Short answer · Medically reviewed summary · Last updated: 2026-04-07
TL;DR: The primary ICD-10 code for Antiphospholipid Syndrome (Hughes Syndrome) is D68.61, while the historical ICD-9 code used for billing and documentation was 289.81. These codes are essential for clinicians to accurately track the diagnosis of this autoimmune disorder and facilitate insurance coverage for necessary treatments. What exactly is Antiphospholipid / Hughes Syndrome? Antiphospholipid Syndrome (APS), often referred to as Hughes Syndrome, is a systemic autoimmune disorder characterized by the presence of antiphospholipid antibodies that cause blood to clot inappropriately in arteries and veins.
6 people with Antiphospholipid / Hughes Syndrome have shared their first-person experience on this question at DiseaseMaps.
TL;DR: The primary ICD-10 code for Antiphospholipid Syndrome (Hughes Syndrome) is D68.61, while the historical ICD-9 code used for billing and documentation was 289.81. These codes are essential for clinicians to accurately track the diagnosis of this autoimmune disorder and facilitate insurance coverage for necessary treatments.
Antiphospholipid Syndrome (APS), often referred to as Hughes Syndrome, is a systemic autoimmune disorder characterized by the presence of antiphospholipid antibodies that cause blood to clot inappropriately in arteries and veins. Because these clots can occur anywhere in the body, the clinical presentation of Hughes Syndrome is highly variable. Our community at DiseaseMaps.org currently supports 451 members who are navigating the complexities of this diagnosis, highlighting the importance of standardized medical coding like ICD-10 (D68.61) to ensure proper clinical oversight and research tracking.
Medical coding serves as the universal language between healthcare providers, insurance companies, and researchers. The transition from ICD-9 code 289.81 to the more specific ICD-10 code D68.61 allows for better data collection regarding the prevalence and complications of Antiphospholipid Syndrome. For patients, having the correct code in your medical record is vital for securing authorization for long-term anticoagulation therapy and specialized monitoring. When your physician documents your care, they are using these codes to categorize the specific risks associated with Hughes Syndrome, such as pregnancy complications, stroke, or deep vein thrombosis.

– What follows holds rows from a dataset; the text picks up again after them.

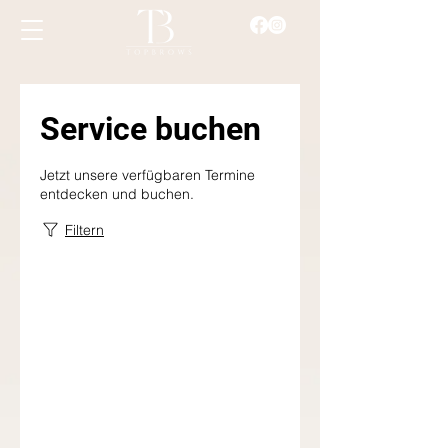
Service buchen
Jetzt unsere verfügbaren Termine
entdecken und buchen.
Filtern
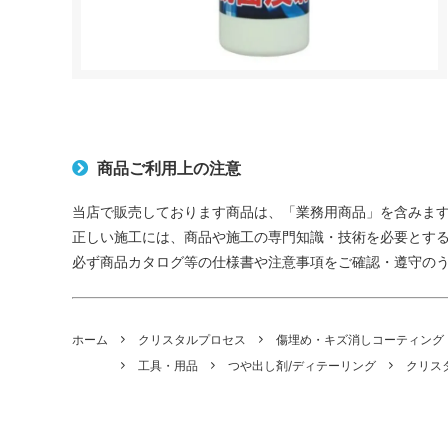
商品ご利用上の注意
当店で販売しております商品は、「業務用商品」を含みま
正しい施工には、商品や施工の専門知識・技術を必要とす
必ず商品カタログ等の仕様書や注意事項をご確認・遵守の
ホーム
クリスタルプロセス
傷埋め・キズ消しコーティング
工具・用品
つや出し剤/ディテーリング
クリス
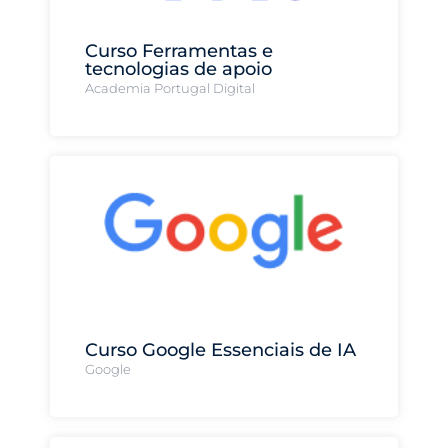
Curso Ferramentas e
tecnologias de apoio
Academia Portugal Digital
Curso Google Essenciais de IA
Google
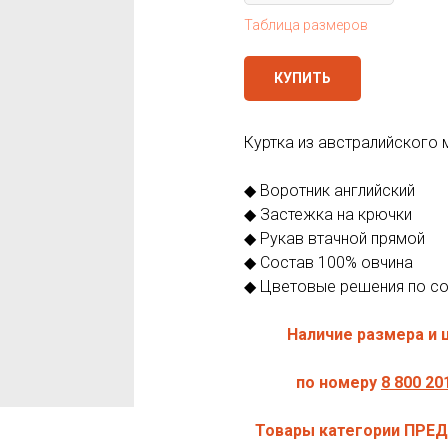
Таблица размеров
КУПИТЬ
Куртка из австралийского 
◆ Воротник английский
◆ Застежка на крючки
◆ Рукав втачной прямой
◆ Состав 100% овчина
◆ Цветовые решения по с
Наличие размера и 
по номеру
8 800 201
Товары категории ПРЕД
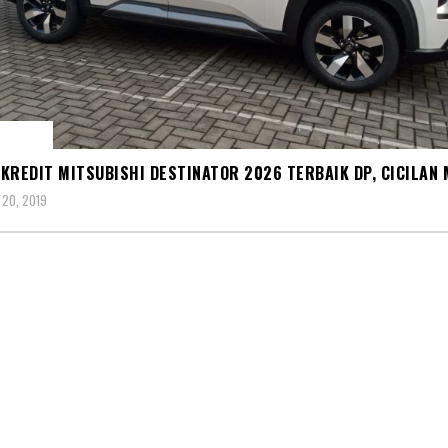
NATOR
KREDIT MITSUBISHI DESTINATOR 2026 TERBAIK DP, CICILAN
20, 2019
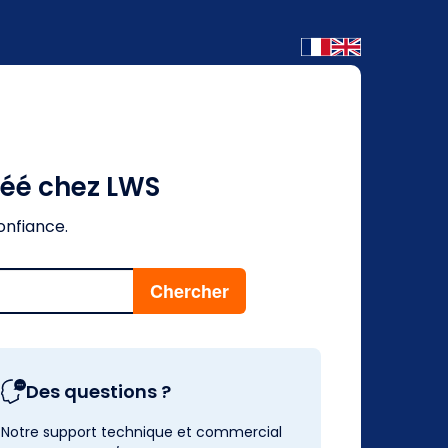
réé chez LWS
onfiance.
Des questions ?
Notre support technique et commercial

Diagnosis is generally based on the "Sydney criteria," which require at least one clinical criterion and one laboratory criterion. Because Antiphospholipid Syndrome is a complex condition, medical professionals look for specific markers to confirm the diagnosis:
Living with a chronic, "invisible" condition like Hughes Syndrome often brings significant emotional weight. The fear of potential clotting events, coupled with the need for lifelong medication, can lead to anxiety and feelings of isolation. Our 451 community members at DiseaseMaps.org frequently discuss the importance of finding a multidisciplinary care team—including a rheumatologist, hematologist, and a supportive mental health professional—to manage both the physical risks of Antiphospholipid Syndrome and the emotional burden of the diagnosis.
Medical disclaimer: This information is for educational purposes only and does not constitute professional medical advice, diagnosis, or treatment; always seek the advice of your physician regarding a medical condition.